Is load control necessary to produce physiological AP displacement and axial rotation in wear testing of TAR?
Abstract
The International Standard Organization, ISO 22622, specifies two options for joint wear simulator evaluation of total ankle replacements (TARs): load-controlled and displacement-controlled. In the present study, the load-controlled testing parameters were applied to cadaveric specimens to quantify and compare the observed sagittal translations and axial rotations to those specified under the displacement-controlled option. Twelve cadaveric specimens were stripped of extraneous tissues, keeping surrounding ankle ligaments. A halo was used to produce plantarflexion and dorsiflexion of the talus through two screws, while a baseplate resisted axial loads. The axial force and torque were applied to the tibia and fibula under force and torque feedback control. An anterior–posterior force was applied to the tibia. Plantarflexion-dorsiflexion were applied using rotation control. To protect the cadaveric specimens, loads were applied at 50% of the specified load profile while plantarflexion–dorsiflexion rotation was applied as specified. There was variation among specimens in magnitudes of anterior–posterior displacement with peaks ranging from 3.3 mm posteriorly to 3.0 mm anteriorly. Likewise, there was variation among specimens in magnitude of axial rotation, with peaks ranging from 11° external rotation to 4.5° internal rotation. However, the mean magnitudes of AP displacement and axial rotation did not exceed those specified by ISO 22622.
1 INTRODUCTION
Over the past few decades, total joint arthroplasty has revolutionized treatment of end-stage arthritis. While highly successful in hip and knee joints, only short-term outcome has been successful in ankle joints, with 90% survival at 5 years dropping to 65% at mid-term to long-term survival.1-5 Evaluation of wear using in vitro joint simulators has been established as necessary preclinical testing to predict the in vivo clinical performance of total joint replacements. In turn, a thorough understanding of the kinematics of the joint is a prerequisite to design a physiologically accurate joint simulator wear test.
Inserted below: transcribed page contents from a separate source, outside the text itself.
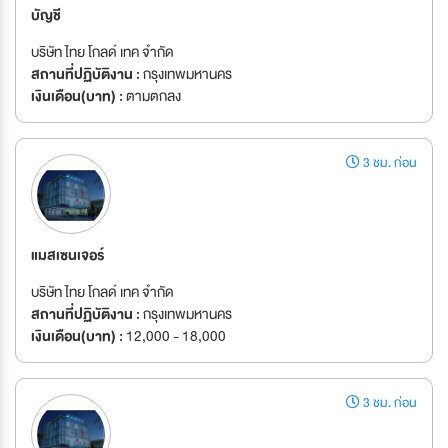
บัญชี
บริษัท ไทย โกลด์ เทค จำกัด
สถานที่ปฏิบัติงาน :
กรุงเทพมหานคร
เงินเดือน(บาท) :
ตามตกลง
3 ชม. ก่อน
แมสเซนเจอร์
บริษัท ไทย โกลด์ เทค จำกัด
สถานที่ปฏิบัติงาน :
กรุงเทพมหานคร
เงินเดือน(บาท) :
12,000 - 18,000
3 ชม. ก่อน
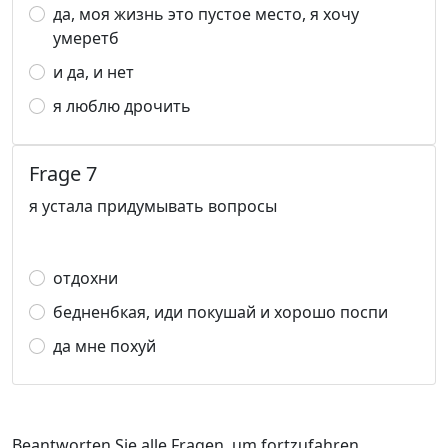
да, моя жизнь это пустое место, я хочу
умеретб
и да, и нет
я люблю дрочить
Frage 7
я устала придумывать вопросы
отдохни
бедненбкая, иди покушай и хорошо поспи
да мне похуй
Beantworten Sie alle Fragen, um fortzufahren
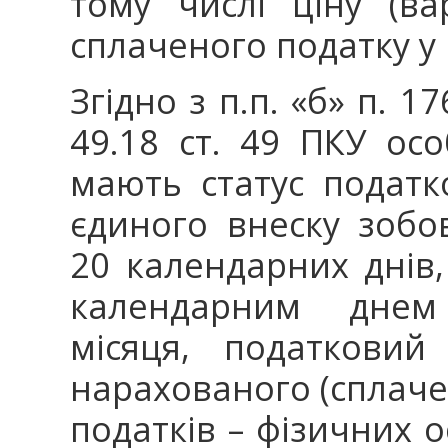
тому числі ціну (ва
сплаченого податку у 
Згідно з п.п. «б» п. 17
49.18 ст. 49 ПКУ осо
мають статус податк
єдиного внеску зобо
20 календарних днів
календарним днем 
місяця, податковий
нарахованого (сплаче
податків – фізичних о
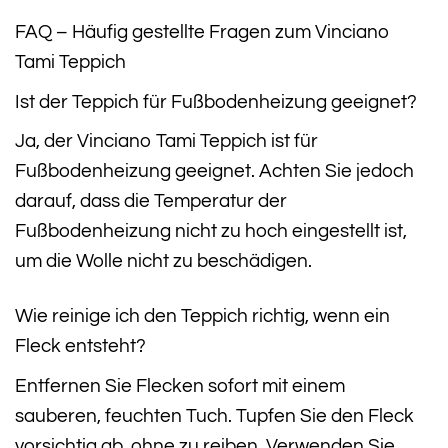
FAQ – Häufig gestellte Fragen zum Vinciano
Tami Teppich
Ist der Teppich für Fußbodenheizung geeignet?
Ja, der Vinciano Tami Teppich ist für
Fußbodenheizung geeignet. Achten Sie jedoch
darauf, dass die Temperatur der
Fußbodenheizung nicht zu hoch eingestellt ist,
um die Wolle nicht zu beschädigen.
Wie reinige ich den Teppich richtig, wenn ein
Fleck entsteht?
Entfernen Sie Flecken sofort mit einem
sauberen, feuchten Tuch. Tupfen Sie den Fleck
vorsichtig ab, ohne zu reiben. Verwenden Sie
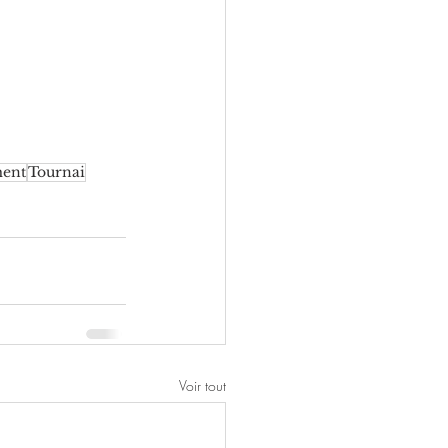
ment
Tournai
Voir tout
In total hip arthroplasty, studies of polyethylene wear of acetabular components have found that the type of motion between articulating surfaces has a substantial effect on the magnitude and type of wear and damage. Specifically, higher degrees of crossing path motion lead to higher magnitudes of polyethylene wear in metal on polyethylene bearing surfaces.6, 7 In the same manner, for total ankle replacements (TARs), it is important to evaluate polyethylene wear by producing physiologically accurate relative motions between the tibial and talar components. Typically, total ankle replacement wear simulators have controlled axial loading, plantarflexion and dorsiflexion, anterior and posterior (AP) displacement, and axial rotation. As wear simulators for total ankle replacements are not widely available, investigators have used total knee replacement (TKR) wear simulators for studying total ankle replacement wear since the degrees of freedom are analogous for axial load, flexion extension, AP displacement, and axial rotation.8
Traditionally, for wear evaluation of both TKRs and TARs, AP displacement has been applied under displacement control and axial rotation has been applied under rotation control (angular rotation). However, in few studies, an AP force profile has been applied, allowing the components to translate based on the constraints of the implant as well as simulated physiological constraints. At the same time, an axial torque profile has been applied, allowing the components to rotate based on the constraints of the implant and simulated physiological constraints.9, 10
Recently, an ISO standard for TAR wear evaluation was published (ISO 22622).11 This standard is similar to ISO 14243-312 for TKR wear evaluation in that both standards allow a displacement-controlled method or, alternatively, a force-controlled method. Both methods specify the same force profile for axial load to be applied to the tibial component, and an angular rotation profile for flexion-extension (dorsiflexion–plantarflexion) to be applied to the talar component. However, the displacement-controlled method specifies a displacement profile for AP displacement, and angular rotation profiles for internal–external rotation. In contrast, the force-controlled method specifies a force profile for anterior–posterior loads and a torque profile for internal–external torque.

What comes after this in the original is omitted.